Vostra figlia è rimasta senza cibo, né acqua, per 14 giorni.
Sono stati giorni orribili – parla solo Robert –. Ab­biamo assistito allo sgretolarsi delle nostre cer­tezze sulla civiltà del nostro Paese, e su quella umana. Abbiamo rivisto le agonie patite nei campi di concentramento dagli ebrei, come se quella strage, quegli sbagli, non fossero mai sta­ti compiuti. La nostra Terri si è consumata in u­na interminabile agonia, il corpo come quello di uno scheletro, i denti digrignati in una smor­fia… È stata la morte di una sola donna, ma per noi è stato come se il mondo – il mondo che a­veva permesso quella fine – fosse finito.
 

 Cosa vi sentite di dire al padre di Eluana?
 Non c’è giorno in cui non preghiamo per lui.
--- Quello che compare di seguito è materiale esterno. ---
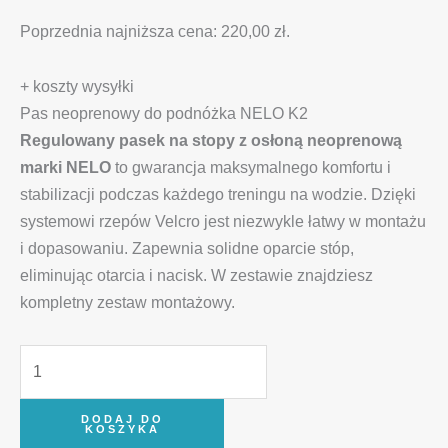
Poprzednia najniższa cena:
220,00
zł
.
+ koszty wysyłki
Pas neoprenowy do podnóżka NELO K2
Regulowany pasek na stopy z osłoną neoprenową
marki NELO
to gwarancja maksymalnego komfortu i
stabilizacji podczas każdego treningu na wodzie. Dzięki
systemowi rzepów Velcro jest niezwykle łatwy w montażu
i dopasowaniu. Zapewnia solidne oparcie stóp,
eliminując otarcia i nacisk. W zestawie znajdziesz
kompletny zestaw montażowy.
DODAJ DO
KOSZYKA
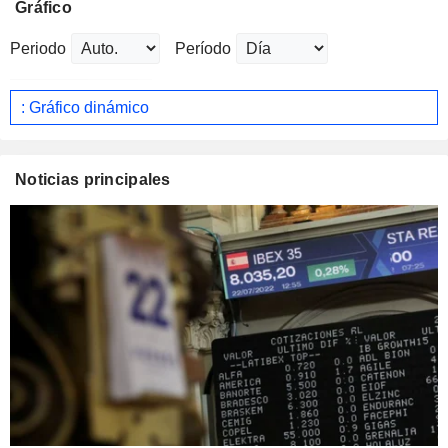
Gráfico
Periodo
Período
: Gráfico dinámico
Noticias principales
Stiamo raccogliendo centinaia di messaggi e te­lefonate di persone che fanno lo stesso. Prega­re ci sembra tutto quello che possiamo fare in questo momento. Ci sentiamo genitori anche di questa ragazza, e facciamo appello al suo amo­re di padre, e a quello della madre. L’amore è tutto quello che serve, e che basta, per Eluana.